Segment Start: Records to use

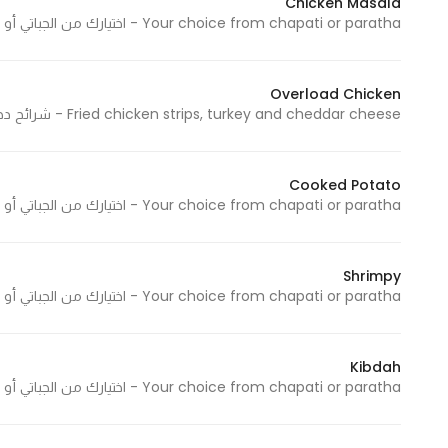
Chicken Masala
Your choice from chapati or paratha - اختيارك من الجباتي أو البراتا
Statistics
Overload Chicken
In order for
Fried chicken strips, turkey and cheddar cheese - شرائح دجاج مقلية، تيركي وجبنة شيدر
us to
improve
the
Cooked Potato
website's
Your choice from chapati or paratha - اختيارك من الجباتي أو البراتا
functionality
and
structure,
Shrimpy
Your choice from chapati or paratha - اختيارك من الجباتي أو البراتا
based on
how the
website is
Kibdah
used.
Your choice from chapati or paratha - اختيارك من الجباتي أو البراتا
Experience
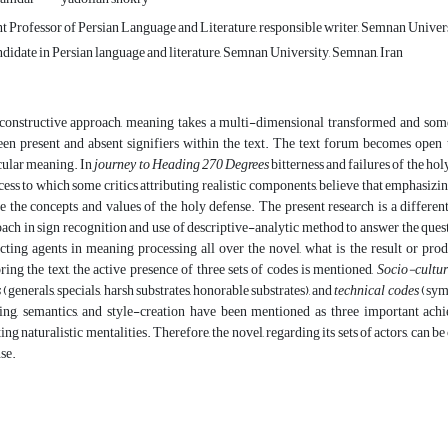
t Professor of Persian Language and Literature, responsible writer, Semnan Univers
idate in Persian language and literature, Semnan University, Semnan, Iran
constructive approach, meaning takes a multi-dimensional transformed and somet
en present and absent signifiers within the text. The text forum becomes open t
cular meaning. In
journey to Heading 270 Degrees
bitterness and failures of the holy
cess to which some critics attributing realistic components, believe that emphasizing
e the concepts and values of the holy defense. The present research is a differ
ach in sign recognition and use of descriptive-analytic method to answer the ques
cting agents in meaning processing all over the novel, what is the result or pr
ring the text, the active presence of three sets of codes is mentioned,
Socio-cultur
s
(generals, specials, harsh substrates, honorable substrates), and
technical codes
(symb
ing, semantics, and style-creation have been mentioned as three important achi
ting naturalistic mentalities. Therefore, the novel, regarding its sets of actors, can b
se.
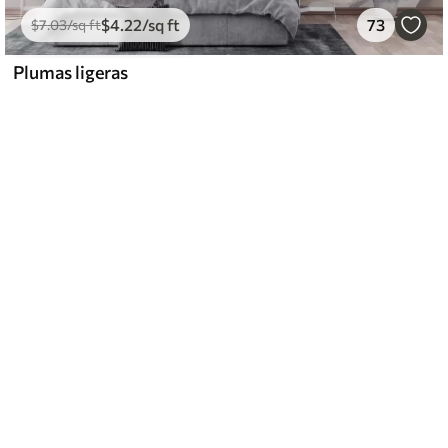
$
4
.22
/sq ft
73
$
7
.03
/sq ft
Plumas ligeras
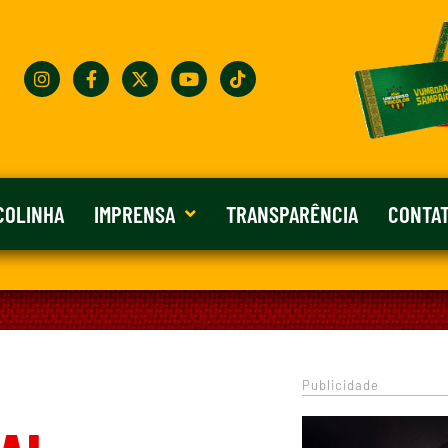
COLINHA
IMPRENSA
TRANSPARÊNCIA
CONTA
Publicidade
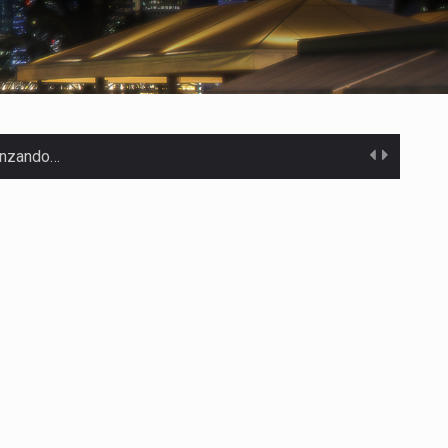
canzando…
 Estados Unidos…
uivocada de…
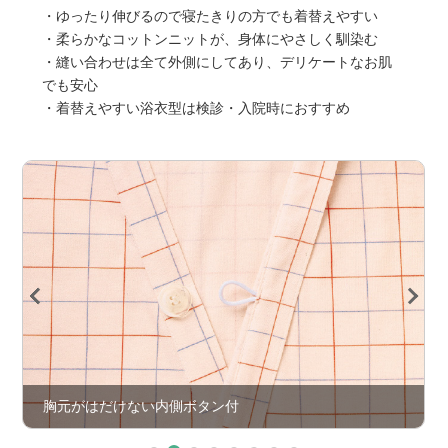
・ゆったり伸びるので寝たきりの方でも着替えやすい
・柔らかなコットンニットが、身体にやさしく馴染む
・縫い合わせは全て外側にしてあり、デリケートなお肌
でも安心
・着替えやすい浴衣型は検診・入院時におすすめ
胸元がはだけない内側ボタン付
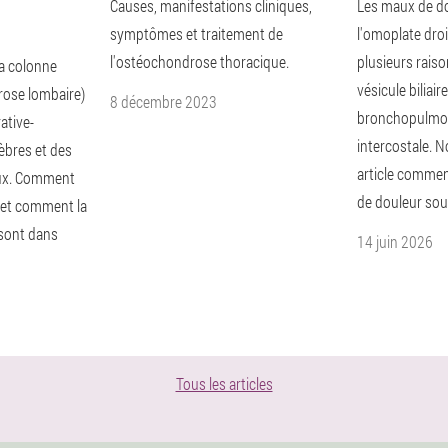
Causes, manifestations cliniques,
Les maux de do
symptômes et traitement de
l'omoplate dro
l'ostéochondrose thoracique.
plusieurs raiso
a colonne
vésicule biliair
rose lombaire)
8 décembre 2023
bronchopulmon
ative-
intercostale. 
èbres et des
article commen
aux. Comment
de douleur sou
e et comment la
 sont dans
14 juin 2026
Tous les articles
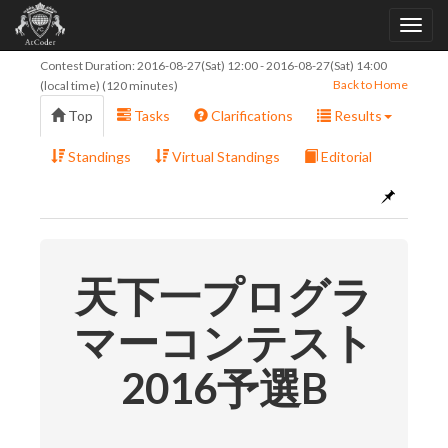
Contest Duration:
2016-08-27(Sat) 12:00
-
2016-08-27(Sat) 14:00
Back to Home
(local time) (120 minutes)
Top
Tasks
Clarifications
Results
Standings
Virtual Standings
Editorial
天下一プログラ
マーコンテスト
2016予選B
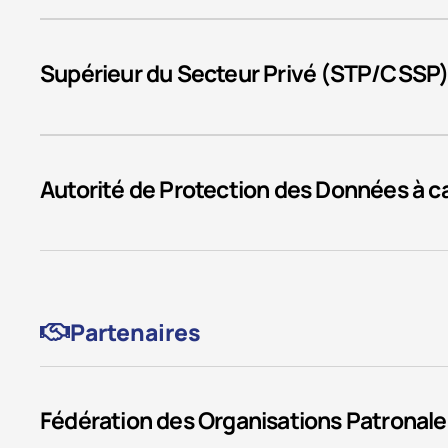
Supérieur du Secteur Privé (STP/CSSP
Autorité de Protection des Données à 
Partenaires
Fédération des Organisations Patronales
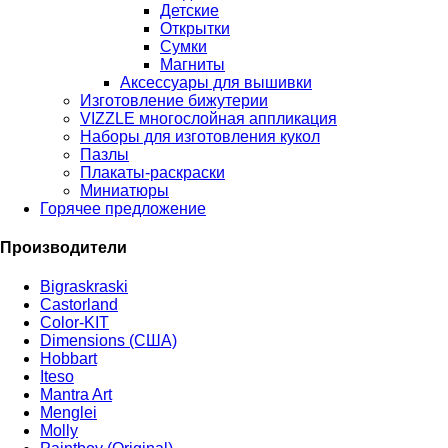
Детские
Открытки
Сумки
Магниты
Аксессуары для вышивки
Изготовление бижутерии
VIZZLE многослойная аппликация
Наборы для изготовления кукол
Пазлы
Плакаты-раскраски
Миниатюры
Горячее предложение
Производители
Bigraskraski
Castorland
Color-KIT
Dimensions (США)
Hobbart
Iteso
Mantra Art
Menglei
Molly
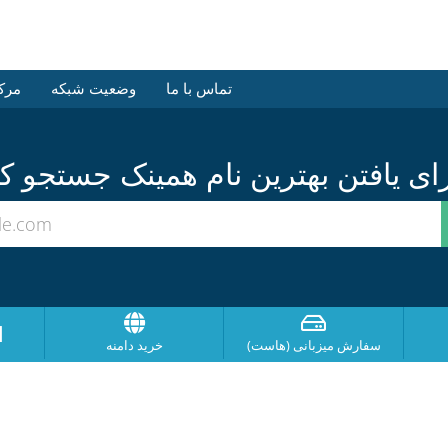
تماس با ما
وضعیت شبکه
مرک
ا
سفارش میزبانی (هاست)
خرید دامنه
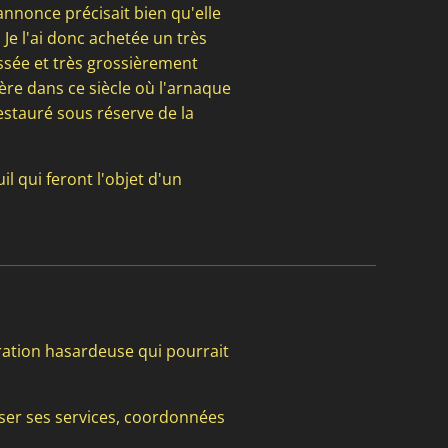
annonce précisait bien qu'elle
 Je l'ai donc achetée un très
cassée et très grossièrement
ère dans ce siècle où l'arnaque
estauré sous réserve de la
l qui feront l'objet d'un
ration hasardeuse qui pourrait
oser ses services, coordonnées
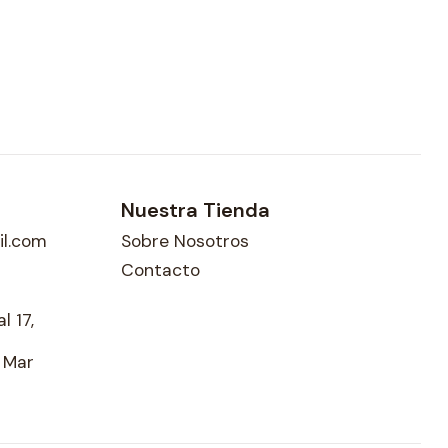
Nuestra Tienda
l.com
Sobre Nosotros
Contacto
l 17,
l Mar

Segment End: Records to use

Print the entries again exactly as they appear above. Do not print the pictures.

◆ Task answer ◆
Chicken Masala
Your choice from chapati or paratha - اختيارك من الجباتي أو البراتا
Statistics
Overload Chicken
In order for
Fried chicken strips, turkey and cheddar cheese - شرائح دجاج مقلية، تيركي وجبنة شيدر
us to
improve
the
Cooked Potato
website's
Your choice from chapati or paratha - اختيارك من الجباتي أو البراتا
functionality
and
structure,
Shrimpy
Your choice from chapati or paratha - اختيارك من الجباتي أو البراتا
based on
how the
website is
Kibdah
used.
Your choice from chapati or paratha - اختيارك من الجباتي أو البراتا
Experience
t Professor of Persian Language and Literature, responsible writer, Semnan Univers
idate in Persian language and literature, Semnan University, Semnan, Iran
constructive approach, meaning takes a multi-dimensional transformed and somet
en present and absent signifiers within the text. The text forum becomes open t
cular meaning. In
journey to Heading 270 Degrees
bitterness and failures of the holy
cess to which some critics attributing realistic components, believe that emphasizing
e the concepts and values of the holy defense. The present research is a differ
ach in sign recognition and use of descriptive-analytic method to answer the ques
cting agents in meaning processing all over the novel, what is the result or pr
ring the text, the active presence of three sets of codes is mentioned,
Socio-cultur
s
(generals, specials, harsh substrates, honorable substrates), and
technical codes
(symb
ing, semantics, and style-creation have been mentioned as three important achi
ting naturalistic mentalities. Therefore, the novel, regarding its sets of actors, can b
se.
$
4
.22
/sq ft
73
$
7
.03
/sq ft
Plumas ligeras
COLINHA
IMPRENSA
TRANSPARÊNCIA
CONTA
Publicidade
canzando…
 Estados Unidos…
uivocada de…
・ゆったり伸びるので寝たきりの方でも着替えやすい
・柔らかなコットンニットが、身体にやさしく馴染む
・縫い合わせは全て外側にしてあり、デリケートなお肌
でも安心
・着替えやすい浴衣型は検診・入院時におすすめ
胸元がはだけない内側ボタン付
Causes, manifestations cliniques,
Les maux de do
symptômes et traitement de
l'omoplate dro
l'ostéochondrose thoracique.
plusieurs raiso
a colonne
vésicule biliair
rose lombaire)
8 décembre 2023
bronchopulmon
ative-
intercostale. 
èbres et des
article commen
aux. Comment
de douleur sou
e et comment la
 sont dans
14 juin 2026
Tous les articles
Contest Duration:
2016-08-27(Sat) 12:00
-
2016-08-27(Sat) 14:00
Back to Home
(local time) (120 minutes)
Top
Tasks
Clarifications
Results
Standings
Virtual Standings
Editorial
天下一プログラ
マーコンテスト
2016予選B
Supérieur du Secteur Privé (STP/CSSP
Autorité de Protection des Données à 
Partenaires
Fédération des Organisations Patronales
Детские
Открытки
Сумки
Магниты
Аксессуары для вышивки
Изготовление бижутерии
VIZZLE многослойная аппликация
Наборы для изготовления кукол
Пазлы
Плакаты-раскраски
Миниатюры
Горячее предложение
Производители
Bigraskraski
Castorland
Color-KIT
Dimensions (США)
Hobbart
Iteso
Mantra Art
Menglei
Molly
تماس با ما
وضعیت شبکه
مرک
ا
سفارش میزبانی (هاست)
خرید دامنه
annonce précisait bien qu'elle
 Je l'ai donc achetée un très
cassée et très grossièrement
ère dans ce siècle où l'arnaque
estauré sous réserve de la
l qui feront l'objet d'un
ration hasardeuse qui pourrait
oser ses services, coordonnées
Nuestra Tienda
l.com
Sobre Nosotros
Contacto
l 17,
l Mar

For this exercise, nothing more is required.